Only one book by Haffner is known, the novel Jugend auf der Landstrasse Berlin, published by Bruno Cassirer in 1932 in an edition of 5000 copies . The novel was praised by Siegfried Kracauer in particular in the Frankfurter Zeitung .

The novel authentically describes the life of homeless young people in Berlin who are struggling to survive, and thus offers an insight into a world that, with a few exceptions, was not the subject of literature at the time. The fear of or the escape from an educational institution, the “care”, which Haffner describes as a repressive place from his knowledge and perspective as a social worker, plays a bigger role in the book.

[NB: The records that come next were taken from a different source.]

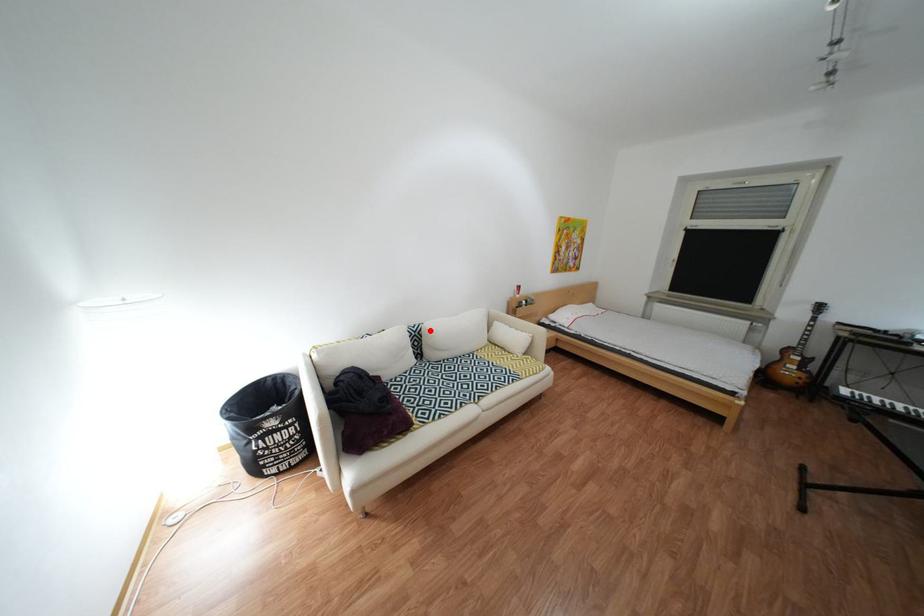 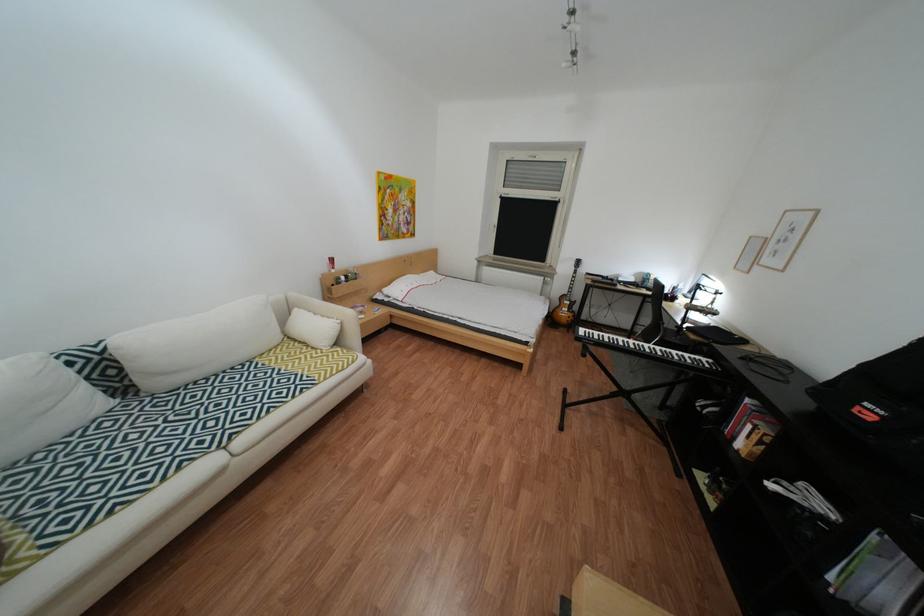 Where in the second image is the point corresponding to the highlighted location from the first image?

(114, 351) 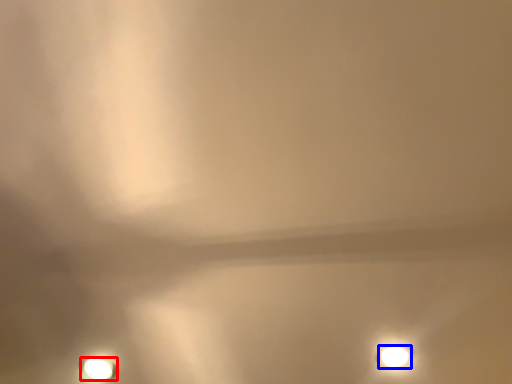 Question: Among these objects, which one is nearest to the camera, lamp (highlighted by a red box) or lamp (highlighted by a blue box)?

Choices:
 (A) lamp
 (B) lamp

Answer: (B) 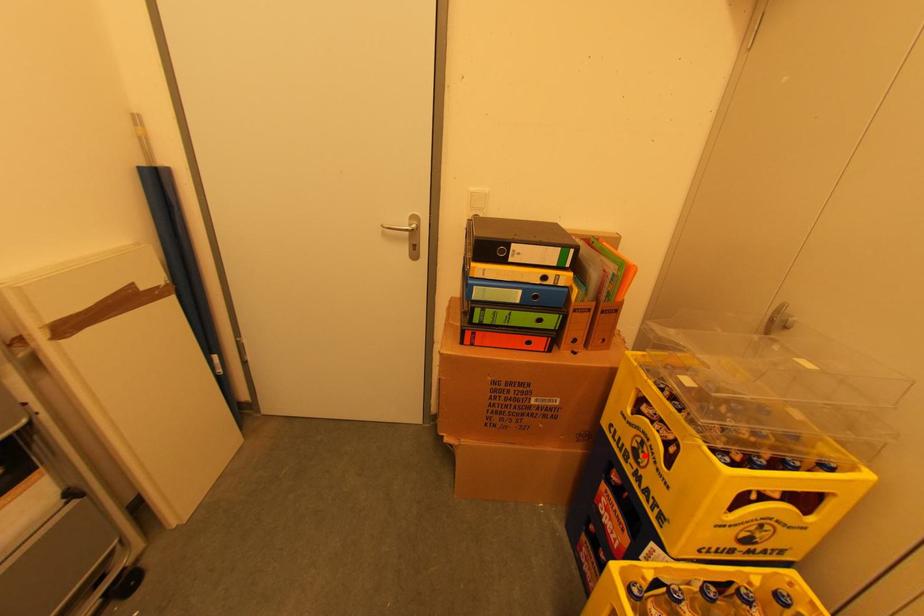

What is striking is the absence of party-political street fights in Berlin after the Great Depression . According to the publisher Peter Graf, the homeless youth “just wanted to survive”. In describing the escape of one of the protagonists on the axis of an express train on the route from the Rhineland to Berlin, Haffner alludes to the vagabond movement, which had formed internationally as an anarchist movement of vagabonds and vagabonds after 1929. The nickname "Eternal Help" for a Berlin shelter for the homeless alludes to "mutual help" as an important principle of the vagabond movement.

The book fell victim to the book burning by the National Socialists in 1933 . It was reissued in 2013 by Metrolit Verlag and 2015 by Aufbau Verlag under the title Blutsbrüder . Similar novels from the first half of the 20th century are Hans Fallada's Everyone dies for himself and Berlin Alexanderplatz by Alfred Döblin .

expenditure

Theater version

literature

  • Almut Konsek: A Berlin clique novel . In: Metamorphosen , New Series 5, Issue 35, pp. 56–58.

Web links

Individual evidence

  1. ^ The Guardian, accessed January 5, 2015 [1]
  2. ^ The Guardian, accessed January 5, 2015 [2]
  3. Ulrich Gutmair: Die Punks der Weimarer Republik , in: taz , August 19, 2013, accessed on September 10, 2013
  4. Zeit Literature No. 41, September 2013, p. 33.
  5. Blood Brothers. Retrieved May 9, 2017 .
  6. Against the taste of Kurfürstendamm . In: FAZ of August 31, 2013, p. 33.